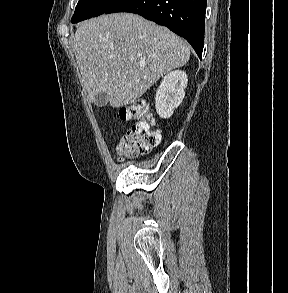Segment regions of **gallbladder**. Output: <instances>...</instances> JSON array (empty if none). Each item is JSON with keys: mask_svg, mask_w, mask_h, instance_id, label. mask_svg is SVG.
Listing matches in <instances>:
<instances>
[{"mask_svg": "<svg viewBox=\"0 0 288 293\" xmlns=\"http://www.w3.org/2000/svg\"><path fill=\"white\" fill-rule=\"evenodd\" d=\"M108 103V96L105 92H99L94 100V104L98 107H104Z\"/></svg>", "mask_w": 288, "mask_h": 293, "instance_id": "obj_1", "label": "gallbladder"}]
</instances>
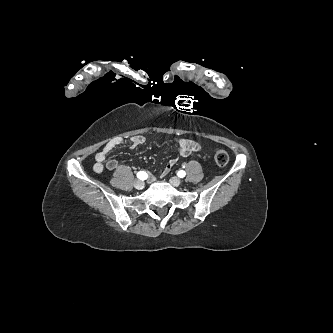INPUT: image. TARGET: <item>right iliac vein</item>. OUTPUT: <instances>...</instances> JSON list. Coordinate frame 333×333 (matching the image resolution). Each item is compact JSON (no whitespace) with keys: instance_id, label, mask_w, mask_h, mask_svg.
<instances>
[{"instance_id":"obj_1","label":"right iliac vein","mask_w":333,"mask_h":333,"mask_svg":"<svg viewBox=\"0 0 333 333\" xmlns=\"http://www.w3.org/2000/svg\"><path fill=\"white\" fill-rule=\"evenodd\" d=\"M134 187L136 188V189H143L144 188V182L143 181H141V180H139V179H136L135 181H134Z\"/></svg>"}]
</instances>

### [Problem to work on]
Reproduce exactly the lines that run from the line holding "INPUT: image. TARGET: <item>right" through the final line of the entries, and omit every picture.

### [Response to this task]
INPUT: image. TARGET: <item>right iliac vein</item>. OUTPUT: <instances>...</instances> JSON list. Coordinate frame 333×333 (matching the image resolution). Each item is compact JSON (no whitespace) with keys: instance_id, label, mask_w, mask_h, mask_svg.
<instances>
[{"instance_id":"obj_1","label":"right iliac vein","mask_w":333,"mask_h":333,"mask_svg":"<svg viewBox=\"0 0 333 333\" xmlns=\"http://www.w3.org/2000/svg\"><path fill=\"white\" fill-rule=\"evenodd\" d=\"M134 187L136 188V189H143L144 188V182L143 181H141V180H139V179H136L135 181H134Z\"/></svg>"}]
</instances>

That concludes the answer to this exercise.